PASLANMIŞ İSVEÇ ÇELİĞİ...
* Terim, Elmander'e tercihiyle hem rakibe gözdağı vermeyi hem de kendi ekibinin biliç altına "Kazanmaya geldik" mesajı yerleştirmeyi amaçlıyordu. İleri üçlünün önde basmasıyla Fenerbahçe'yi zayıf karnından vurmayı planlıyordu bir yandan da. Ancak pas tutmuş İsveç çeliği sahada kağıt asker gibi kalıp hatlar arası bağlantıyı kuramayınca plan ters tepti.
* Fenerbahçe, 3 orta sahayla ön alanda Selçuk, Hamit ve Melo'ya basarak başladı. Galatasaray'ın oyun kurmasına fırsat vermedi.
Galatasaray, zaten devşirme olan solbeki Riera'nın önündeki kulvarı da açık bırakınca Kuyt ve Gökhan Gönül'e çok rahat manevra alanı kaldı. Kuyt içeri devrildikçe Riera'yı yerinden sürükledi.
G.SARAY DAR KALDI F.BAHÇE OYUNU YANA YATIRDI
* Fenerbahçe kanatlara "fazla yükleme" yaparak, misafir takımın 'dar' kalmasından yararlandı. 2 bek önlerindeki özgür alanı kullanıp orta alana çıkınca göbekte Fenerbahçe sayısal olarak üstünlük kurdu. Dizginleri ele aldı.
Eski formunda olmasa da Sow'un gezginliğine Webo'nun da etkinliği eklenince Fenerbahçe oyunu Galatasaray sahasına yıktı.
Galatasaray mental olarak hiç hazırlanmadığı maçta, kanatlarda "topal" göbekte ise zayıf kalınca, rakibinin organize ve arzulu oyununa cevap veremedi. Pozisyon olmadan gelen penaltıya rağmen oyunu da tutamadı. Geriye düştükten sonra ise üretkenlik için gerekli tempo ve pas ritminden uzaktı.

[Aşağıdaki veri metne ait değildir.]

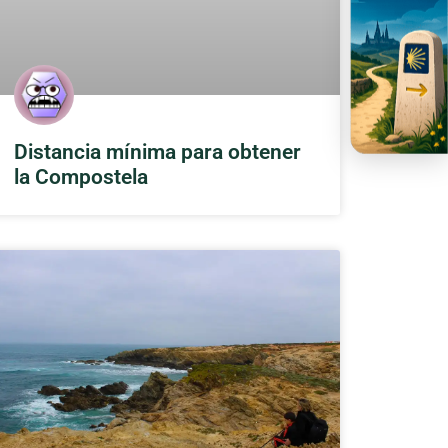
Distancia mínima para obtener
la Compostela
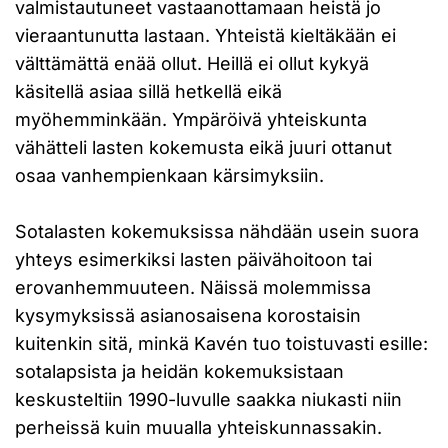
valmistautuneet vastaanottamaan heistä jo
vieraantunutta lastaan. Yhteistä kieltäkään ei
välttämättä enää ollut. Heillä ei ollut kykyä
käsitellä asiaa sillä hetkellä eikä
myöhemminkään. Ympäröivä yhteiskunta
vähätteli lasten kokemusta eikä juuri ottanut
osaa vanhempienkaan kärsimyksiin.
Sotalasten kokemuksissa nähdään usein suora
yhteys esimerkiksi lasten päivähoitoon tai
erovanhemmuuteen. Näissä molemmissa
kysymyksissä asianosaisena korostaisin
kuitenkin sitä, minkä Kavén tuo toistuvasti esille:
sotalapsista ja heidän kokemuksistaan
keskusteltiin 1990-luvulle saakka niukasti niin
perheissä kuin muualla yhteiskunnassakin.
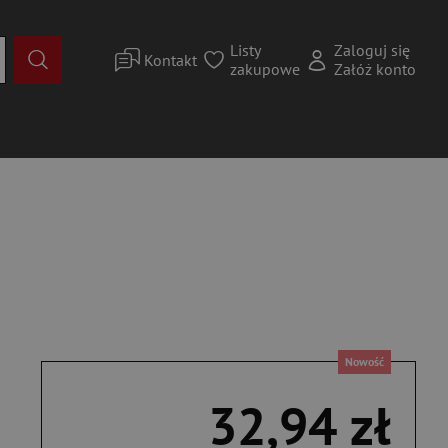
Listy
Zaloguj się
Kontakt
zakupowe
Załóż konto
Nowość
32,94 zł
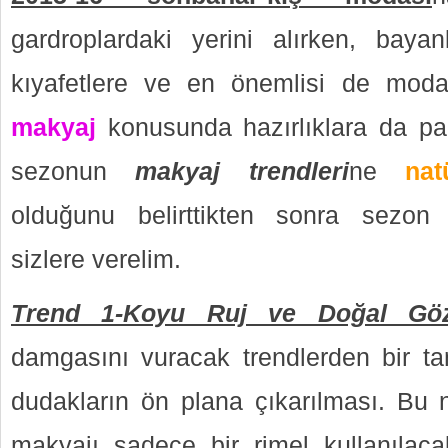
gardroplardaki yerini alırken, bay
kıyafetlere ve en önemlisi de mod
makyaj
konusunda hazırlıklara da par
sezonun
makyaj trendleri
ne
nat
olduğunu belirttikten sonra sezon m
sizlere verelim.
Trend 1-Koyu Ruj ve Doğal Göz
damgasını vuracak trendlerden bir tan
dudakların ön plana çıkarılması. Bu
makyajı sadece bir rimel kullanılacak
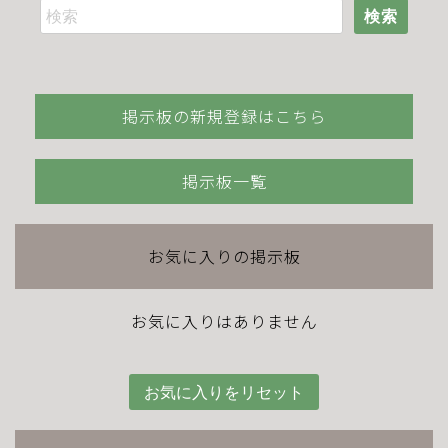
検索
掲示板の新規登録はこちら
掲示板一覧
お気に入りの掲示板
お気に入りはありません
お気に入りをリセット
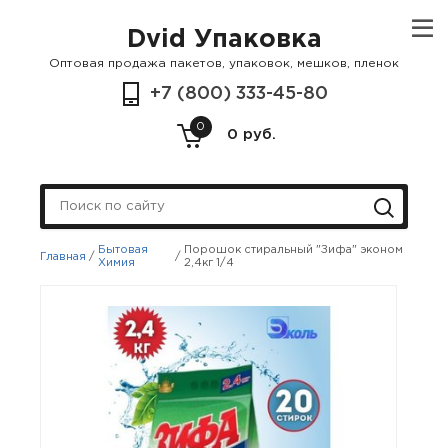
Dvid Упаковка
Оптовая продажа пакетов, упаковок, мешков, пленок
+7 (800) 333-45-80
0
0 руб.
Бытовая
Порошок стиральный "Зифа" эконом
Главная
/
/
Химия
2,4кг 1/4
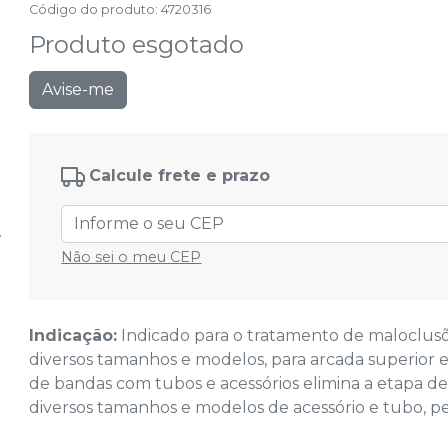
Código do produto
:
4720316
Produto esgotado
Avise-me
Calcule frete e prazo
Não sei o meu CEP
Indicação:
Indicado para o tratamento de maloclusõ
diversos tamanhos e modelos, para arcada superior e 
de bandas com tubos e acessórios elimina a etapa de
diversos tamanhos e modelos de acessório e tubo, p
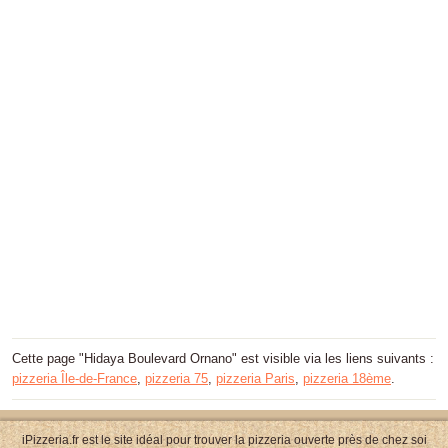
Cette page "Hidaya Boulevard Ornano" est visible via les liens suivants :
pizzeria Île-de-France
,
pizzeria 75
,
pizzeria Paris
,
pizzeria 18ème
.
iPizzeria.fr est le site idéal pour trouver la pizzeria ouverte près de chez soi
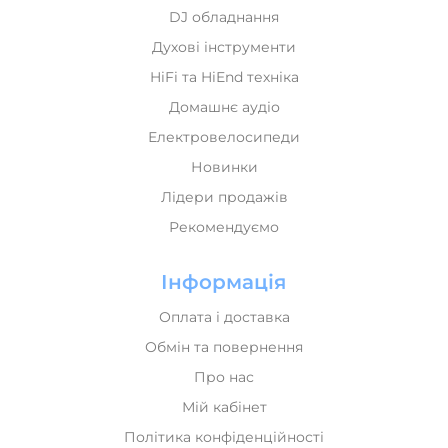
DJ обладнання
Духові інструменти
HiFi та HiEnd техніка
Домашнє аудіо
Електровелосипеди
Новинки
Лідери продажів
Рекомендуємо
Інформація
Оплата і доставка
Обмін та повернення
Про нас
Мій кабінет
Політика конфіденційності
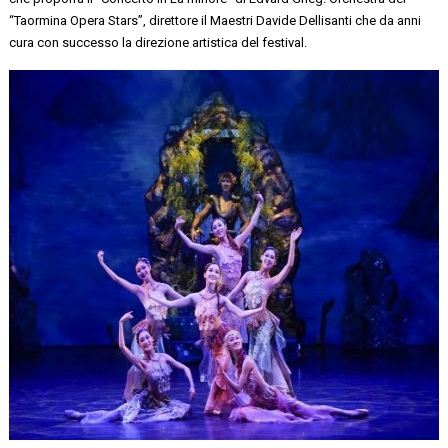
“Taormina Opera Stars”, direttore il Maestri Davide Dellisanti che da anni
cura con successo la direzione artistica del festival.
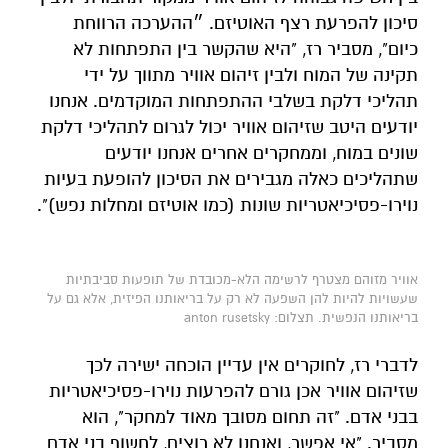
סיכון להפרעת רצף האוטיזם. ״ההערכה הרווחת
כיום", מסביר רז, "היא שהקשר בין התפתחות לא
תקינה של המוח ולבין זיהום אוויר מתווך על ידי
תהליכי דלקת בשלבי ההתפתחות המוקדמים. אנחנו
יודעים היטב שזיהום אוויר יכול לגרום לתהליכי דלקת
שונים במוח, וממחקרים אחרים אנחנו יודעים
שתהליכים כאלה מגבירים את הסיכון להופעת בעיות
נוירו-פסיכיאטריות שונות (כמו אוטיזם ומחלות נפש)".
אוויר מזוהם מצטרף לרשימה הלא-מכובדת של תופעות סביבתיות
שעשויות להיות להן השפעה לא רק על בריאותנו הפיזית, אלא גם על
בריאותנו הנפשית. תצלום: anton rusetsky
לדברי רז, לחוקרים אין עדיין הוכחה ישירה לכך
שזיהום אוויר אכן גורם להפרעות נוירו-פסיכיאטריות
בבני אדם. "זה תחום מסובך מאוד למחקר", הוא
מסביר. "אי אפשר, ואנחנו לא רוצים, לחשוף בני אדם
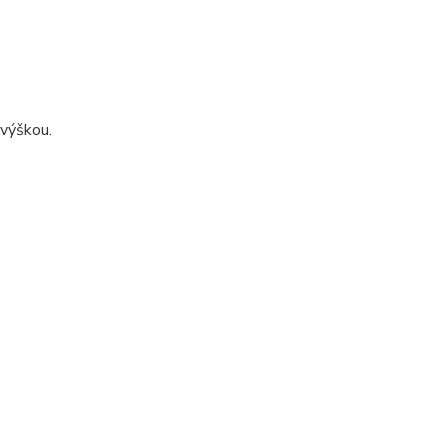
 výškou.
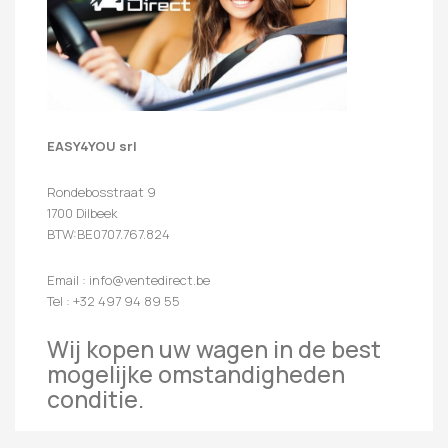
EASY4YOU srl
Rondebosstraat 9
1700 Dilbeek
BTW:BE0707.767.824
Email : info@ventedirect.be
Tel : +32 497 94 89 55
Wij kopen uw wagen in de best
mogelijke omstandigheden
conditie.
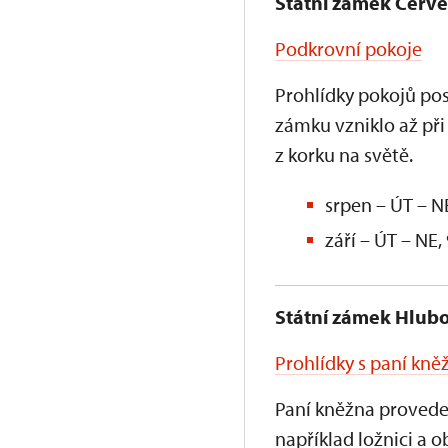
Státní zámek Červ
Podkrovní pokoje
Prohlídky pokojů pos
zámku vzniklo až při
z korku na světě.
srpen – ÚT – NE
září – ÚT – NE,
Státní zámek Hlub
Prohlídky s paní kn
Paní kněžna provede 
například ložnici a o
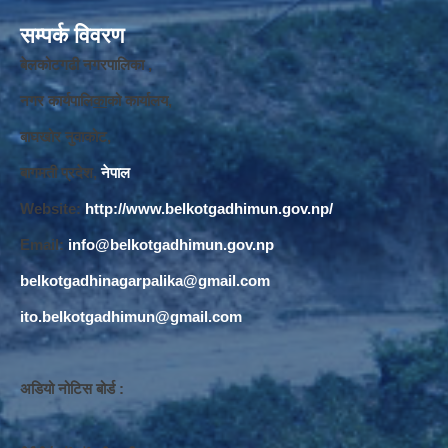
सम्पर्क विवरण
बेलकोटगढी नगरपालिका ,
नगर कार्यपालि
का
को कार्यालय,
बाघखोर नुवाकोट,
बागमती प्रदेश,
नेपाल
Website:
http://www.belkotgadhimun.gov.np/
Email:
info@belkotgadhimun.gov.np
belkotgadhinagarpalika@gmail.com
ito.belkotgadhimun@gmail.com
अडियो नोटिस बोर्ड :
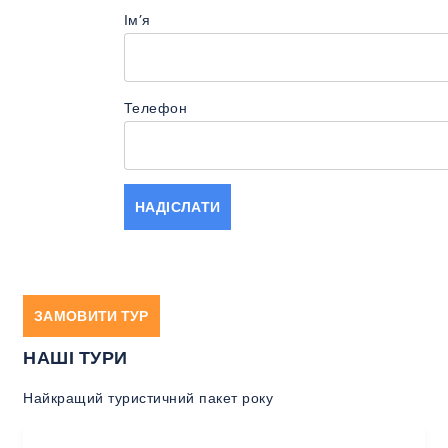
Імʼя
Телефон
ЗАМОВИТИ ТУР
НАШІ ТУРИ
Найкращий туристичний пакет року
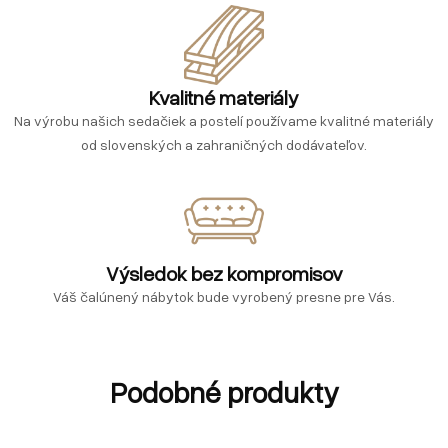
Kvalitné materiály
Na výrobu našich sedačiek a postelí používame kvalitné materiály
od slovenských a zahraničných dodávateľov.
Výsledok bez kompromisov
Váš čalúnený nábytok bude vyrobený presne pre Vás.
Podobné produkty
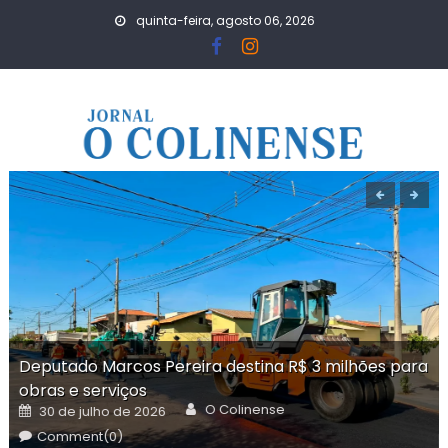
Skip
quinta-feira, agosto 06, 2026
to
content
Deputado Marcos Pereira destina R$ 3 milhões para
obras e serviços
Author
Posted
O Colinense
30 de julho de 2026
on
Comment(0)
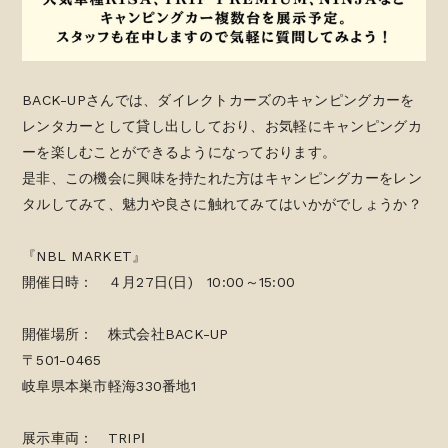
BACK-UPさんでは、ダイレクトカーズのキャンピングカーを
レンタカーとして貸し出ししており、お気軽にキャンピングカ
ーを楽しむことができるようになっております。
是非、この機会に興味を持たれた方はキャンピングカーをレン
タルしてみて、魅力や良さに触れてみてはいかがでしょうか？
『NBL MARKET』
開催日時： ４月27日(日) 10:00～15:00
開催場所： 株式会社BACK-UP
〒501-0465
岐阜県本巣市軽海330番地1
展示車両： TRIPⅠ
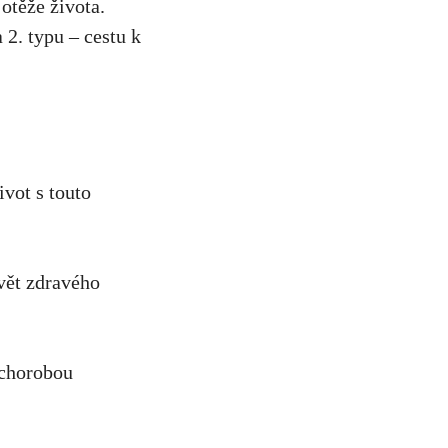
otěže⁢ života.
 2. typu – cestu ⁣k
vot⁢ s ⁢touto
svět zdravého
 chorobou⁣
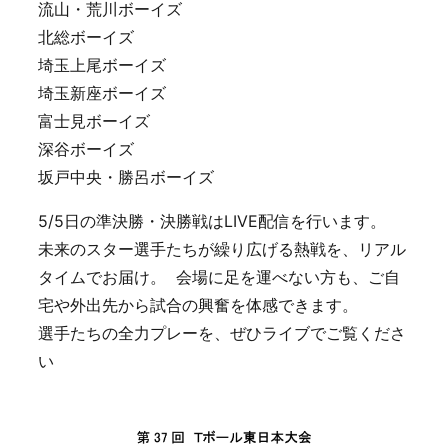
流山・荒川ボーイズ
北総ボーイズ
埼玉上尾ボーイズ
埼玉新座ボーイズ
富士見ボーイズ
深谷ボーイズ
坂戸中央・勝呂ボーイズ
5/5日の準決勝・決勝戦はLIVE配信を行います。
未来のスター選手たちが繰り広げる熱戦を、リアル
タイムでお届け。 会場に足を運べない方も、ご自
宅や外出先から試合の興奮を体感できます。
選手たちの全力プレーを、ぜひライブでご覧くださ
い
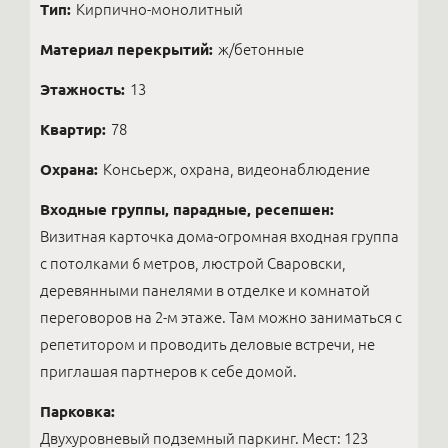
Тип:
Кирпично-монолитный
Материал перекрытий:
ж/бетонные
Этажность:
13
Квартир:
78
Охрана:
Консьерж, охрана, видеонаблюдение
Входные группы, парадные, ресепшен:
Визитная карточка дома-огромная входная группа
с потолками 6 метров, люстрой Сваровски,
деревянными панелями в отделке и комнатой
переговоров на 2-м этаже. Там можно заниматься с
репетитором и проводить деловые встречи, не
приглашая партнеров к себе домой.
Парковка:
Двухуровневый подземный паркинг. Мест: 123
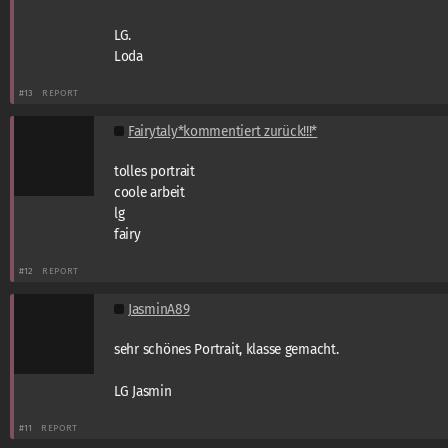
LG.
Loda
#13
REPORT
Fairytaly*kommentiert zurück!!!*
tolles portrait
coole arbeit
lg
fairy
#12
REPORT
JasminA89
sehr schönes Portrait, klasse gemacht.
LG Jasmin
#11
REPORT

Fenerbahçe, 2'nci goldeki faule rağmen, "O olmasa başkası girerdi" dedirtecek şekilde oyunu domine etti. Gafil avlandığı 87'inci dakikaya kadar pozisyon vermedi. Daha çok yaratan ve daha çok ısıran taraf oldu. Orta saha göbeğini sakatlık, kalecisini de kırmızı kart nedeniyle yitirmesine rağmen üstelik de...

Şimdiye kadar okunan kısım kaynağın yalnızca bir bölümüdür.